— EXCERPTED RECORDS —
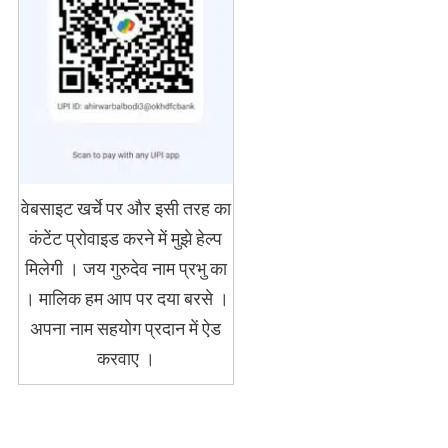
वेबसाइट खर्चे पर और इसी तरह का
कंटेंट प्रोवाइड करने में मुझे हेल्प
मिलेगी । जय गुरुदेव नाम प्रभु का
। मालिक हम आप पर दया बरसे ।
अपना नाम सहयोग प्रदान में ऐड
करवाए ।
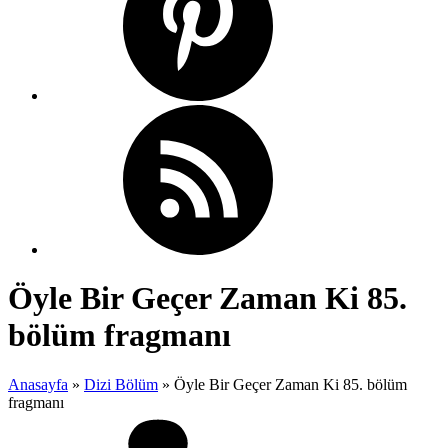
Öyle Bir Geçer Zaman Ki 85.
bölüm fragmanı
Anasayfa
»
Dizi Bölüm
»
Öyle Bir Geçer Zaman Ki 85. bölüm
fragmanı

— TASK OBJECTIVE —
With the pictures removed, print the entries above exactly.

— THE COMPLETED TASK —
वेबसाइट खर्चे पर और इसी तरह का
कंटेंट प्रोवाइड करने में मुझे हेल्प
मिलेगी । जय गुरुदेव नाम प्रभु का
। मालिक हम आप पर दया बरसे ।
अपना नाम सहयोग प्रदान में ऐड
करवाए ।
Öyle Bir Geçer Zaman Ki 85.
bölüm fragmanı
Anasayfa
»
Dizi Bölüm
»
Öyle Bir Geçer Zaman Ki 85. bölüm
fragmanı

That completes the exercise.